Conducted by Cornell University, the study found that an ongoing drought in the San Joaquin Valley has meant that groundwater hasn’t been replenished, causing the ground to sink.
Farmers extract the groundwater for growing purposes, and have been doing so for more than a century. Usually, this groundwater is replenished by rain and snowmelt, but the drought that began way back in 2011 has prevented this from happening, despite higher-than-normal rainfall last year.
"With the heavy storms in early 2017, Californians were hopeful that the drought was over," Kyle Murray, lead author on the study, said in a statement. "There was a pause in land subsidence over a large area, and even uplift of the land in some areas. But by early summer the subsidence continued at a similar rate we observed during the drought."

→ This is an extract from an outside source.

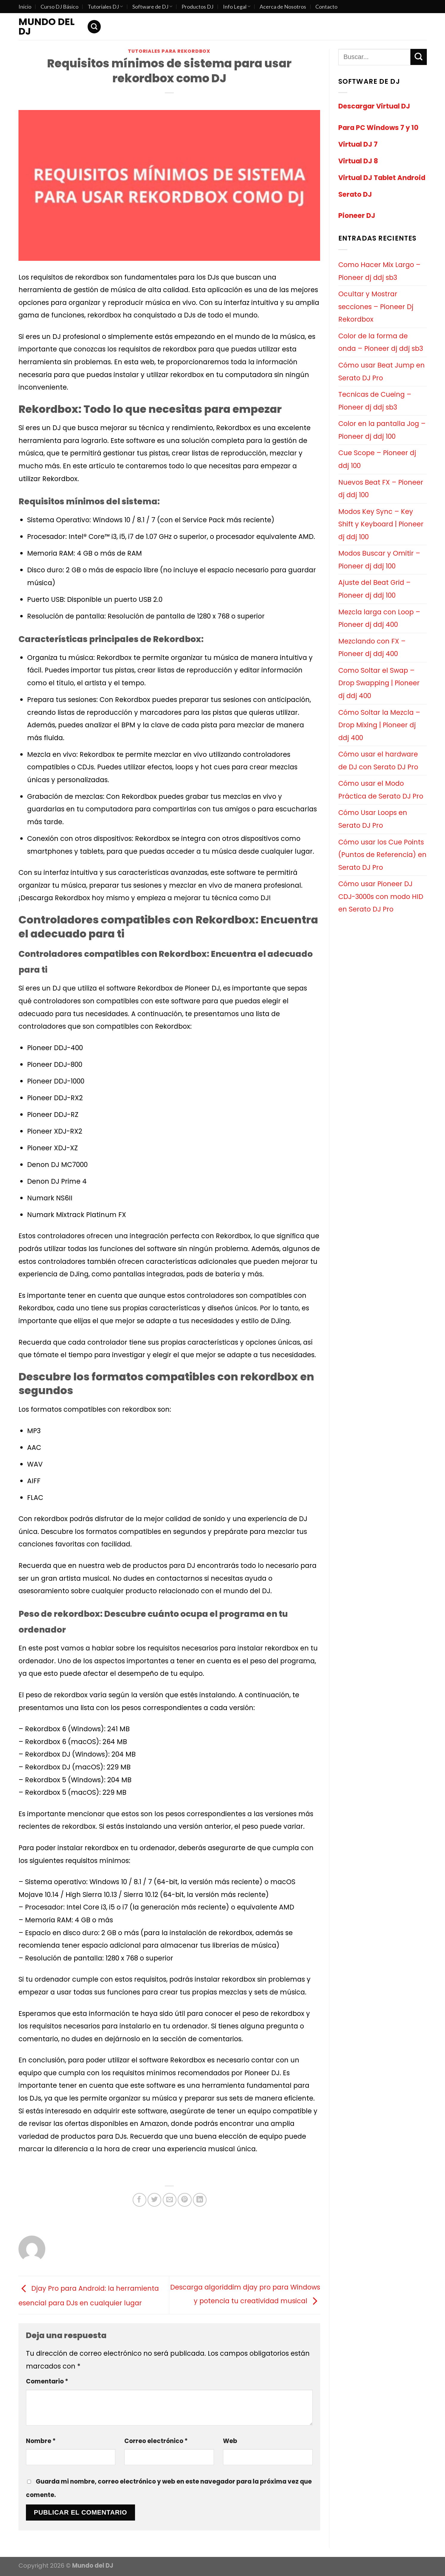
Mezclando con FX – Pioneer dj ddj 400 (372, 647)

The researchers studied satellite imagery of the reason and found that from 1962 to 2011, the average groundwater depletion in the Tulare Basin region in central California each year was 2 cubic kilometers (half a cubic mile). But from 2012 to 2016, they found this had dramatically increased to 42 cubic kilometers (10 cubic miles).

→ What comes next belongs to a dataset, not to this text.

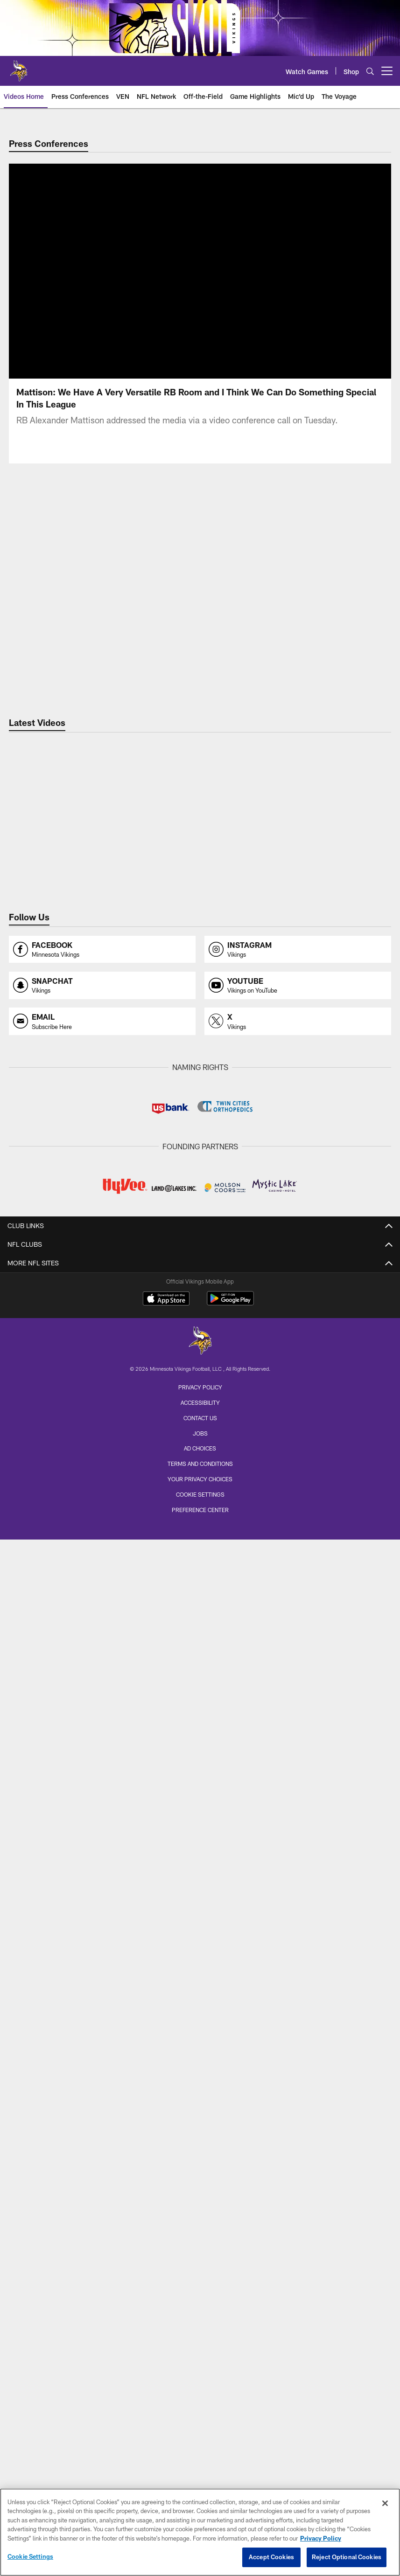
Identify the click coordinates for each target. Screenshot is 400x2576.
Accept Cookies (271, 2557)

They noted that 86 percent of wells in the Tulare Lake region had reported groundwater levels in spring 2016 that were 1.5 meters (5 feet) lower than in spring 2011. Throughout 2017, this subsidence of groundwater continued.
In California, about 80 percent of groundwater is used for farming. This particular region produces about 250 agricultural products with an estimated annual value of $17 billion, responsible for about 8 percent of the country’s agricultural output.
The loss of groundwater can cause major problems, including forming sinkholes and making roads crack. The sinking ground causes particular problems for the Californian aqueduct system, which relies on the correct slope to carry water.
"Now, one of the major aqueducts in that area is bowed and can't deliver as much water,” said co-author Dr Rowena Lohman. “It's been a huge engineering nightmare."
And if these drought conditions continue, things could get even worse. Dr Lohman noted that the cost of water extraction from groundwater could become so high, coupled with decreasing water quality, that it may no longer be viable to extract it at all.